‘Once more unto the breach, dear friends, once more’
Early doors post this week ‘cos I’ll be heading back to the undulating hills of Glastonbury tomorrow. Long-term readers of this stuff and nonsense may remember I reluctantly did something similar last year, hauled kicking and screaming into the furore by those who would not take no for an answer, and yet I came out relatively unscathed. Perhaps this time around the relentless assault of life will have conclusively exacted its toll, leaving me unable to manage much more than a couple of juniper-based sharpeners at dusk and a premature nosedown in whatever wigwam they have in mind for me. Or not. We shall see.
It hasn’t always been thus. There was a brief spell when I could gambol across the site, unfettered and nimble as a ballerina, drinking in the madness and whatever my tipple of choice was back then in equal measures. I would stay up all night, every night, insane with joy and totally beyond caring what was happening elsewhere. Music and adrenalin were my co-pilots, and when they were on board I owned the very core of those vast magnetic fields. You should have seen me, I was superb: I burned like magnesium, radiating like gamma and blistering in the sun like the Violent Femmes. Really, I did.
It didn’t last long though. When being grown-up became a thing instead of a distant concept, I gave in and learned the rules of the everyday. I did jobs I didn’t want to do. I went out with sensible people I didn’t really want to go out with. I feigned interest in all of the trappings of being an adult, when all I wanted to do was the polar opposite.

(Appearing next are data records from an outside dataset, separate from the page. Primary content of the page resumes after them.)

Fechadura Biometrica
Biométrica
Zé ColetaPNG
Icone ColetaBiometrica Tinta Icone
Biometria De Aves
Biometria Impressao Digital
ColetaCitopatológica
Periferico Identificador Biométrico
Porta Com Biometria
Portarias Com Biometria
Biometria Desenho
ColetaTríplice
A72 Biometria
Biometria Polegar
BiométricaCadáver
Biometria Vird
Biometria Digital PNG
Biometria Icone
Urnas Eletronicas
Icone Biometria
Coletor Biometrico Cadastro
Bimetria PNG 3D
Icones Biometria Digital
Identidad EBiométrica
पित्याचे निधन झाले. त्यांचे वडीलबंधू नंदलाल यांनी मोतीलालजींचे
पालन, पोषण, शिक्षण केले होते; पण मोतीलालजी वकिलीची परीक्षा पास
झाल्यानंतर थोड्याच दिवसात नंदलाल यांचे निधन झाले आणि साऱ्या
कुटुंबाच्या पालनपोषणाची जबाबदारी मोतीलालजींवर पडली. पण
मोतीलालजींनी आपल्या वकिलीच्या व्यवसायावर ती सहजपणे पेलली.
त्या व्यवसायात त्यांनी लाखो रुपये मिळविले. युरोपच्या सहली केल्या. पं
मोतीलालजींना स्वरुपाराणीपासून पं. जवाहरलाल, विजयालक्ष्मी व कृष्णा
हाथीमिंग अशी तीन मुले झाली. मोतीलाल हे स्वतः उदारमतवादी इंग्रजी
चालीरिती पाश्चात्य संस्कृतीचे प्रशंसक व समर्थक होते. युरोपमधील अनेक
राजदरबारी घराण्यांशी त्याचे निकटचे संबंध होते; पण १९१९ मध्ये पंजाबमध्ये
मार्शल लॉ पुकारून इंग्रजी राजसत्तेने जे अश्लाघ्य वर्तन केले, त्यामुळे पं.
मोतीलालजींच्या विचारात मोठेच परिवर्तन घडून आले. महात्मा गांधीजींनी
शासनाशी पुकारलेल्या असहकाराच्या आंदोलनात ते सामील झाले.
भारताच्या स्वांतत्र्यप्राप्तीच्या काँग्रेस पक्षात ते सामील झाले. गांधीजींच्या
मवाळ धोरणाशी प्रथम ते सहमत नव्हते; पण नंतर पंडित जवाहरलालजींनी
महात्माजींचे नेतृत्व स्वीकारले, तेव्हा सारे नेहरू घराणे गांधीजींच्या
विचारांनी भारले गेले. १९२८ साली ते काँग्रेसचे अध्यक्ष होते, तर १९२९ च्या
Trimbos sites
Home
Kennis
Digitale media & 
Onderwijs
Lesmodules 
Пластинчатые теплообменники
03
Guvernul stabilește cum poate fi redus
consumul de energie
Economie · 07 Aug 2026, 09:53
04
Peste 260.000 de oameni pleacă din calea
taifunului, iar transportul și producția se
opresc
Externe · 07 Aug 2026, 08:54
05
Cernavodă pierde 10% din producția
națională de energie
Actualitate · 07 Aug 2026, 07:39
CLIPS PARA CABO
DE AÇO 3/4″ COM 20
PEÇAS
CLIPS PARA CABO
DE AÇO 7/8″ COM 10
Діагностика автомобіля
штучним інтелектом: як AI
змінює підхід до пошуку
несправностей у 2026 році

I trod on a few toes along the way, which I’m not proud of but it happened. And then, a good decade after most regular folk are preparing for the final chapter, I decided to piss away whatever minuscule security I had mustered to date in favour of a much riskier, but ultimately more satisfying goal: to write. In an era when writers have less chance of staying afloat than ever. Because there are more writers than cockroaches these days.

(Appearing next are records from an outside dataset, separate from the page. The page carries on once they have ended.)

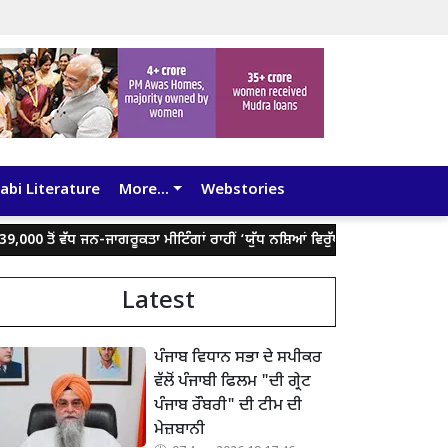
abi Literature
More...
Webstories
 ਤੋਂ ਵੱਧ ਜਨ-ਜਾਗਰੂਕਤਾ ਮੀਟਿੰਗਾਂ ਰਾਹੀਂ ‘ਯੁੱਧ ਨਸ਼ਿਆਂ ਵਿਰੁੱਧ’ ਮੁਹਿੰਮ ਨੂੰ ਹਰ ਪਿੰਡ ਅਤ
Latest
ਪੰਜਾਬ ਵਿਧਾਨ ਸਭਾ ਦੇ ਸਪੀਕਰ
ਵੱਲੋਂ ਪੰਜਾਬੀ ਫਿਲਮ "ਦੀ ਗ੍ਰੇਟ
ਪੰਜਾਬ ਰੌਬਰੀ" ਦੀ ਟੀਮ ਦੀ
ਮੇਜ਼ਬਾਨੀ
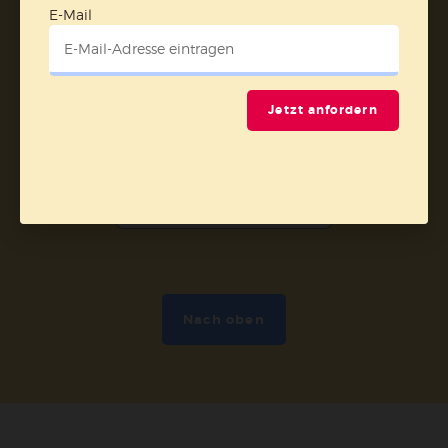
E-Mail
Vertrag widerrufen
Abo online kündigen
Jetzt anfordern
Nach oben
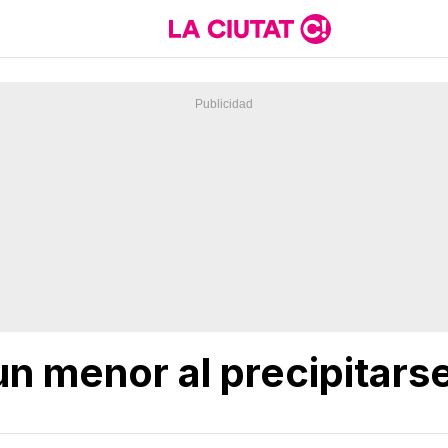
un menor al precipitars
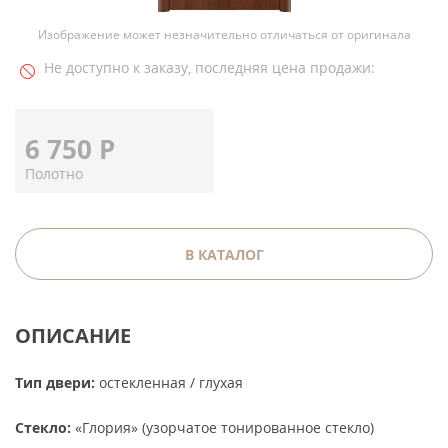
Изображение может незначительно отличаться от оригинала
Не доступно к заказу, последняя цена продажи:
6 750
Р
Полотно
В КАТАЛОГ
ОПИСАНИЕ
Тип двери:
остекленная / глухая
Стекло:
«Глория» (узорчатое тонированное стекло)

This is what draws me back. Glastonbury, despite its inevitable nod to commerce, still represents the troubadour spirit. Anything seems possible here if you have a dream and the balls to see it through. And if it’s just an illusion, it is a magnificent one. Who cares who’s playing on the big stage? It matters not one jot. Someone in a tiny tent way out on the fringes has the potential to make an incalculable difference, and that’s what makes it special. That’s why I’m going in one last time. To suck at the marrow of a sprawling collective unconscious which can turn your life around on a sixpence. Even at its most desperate, outermost ebb.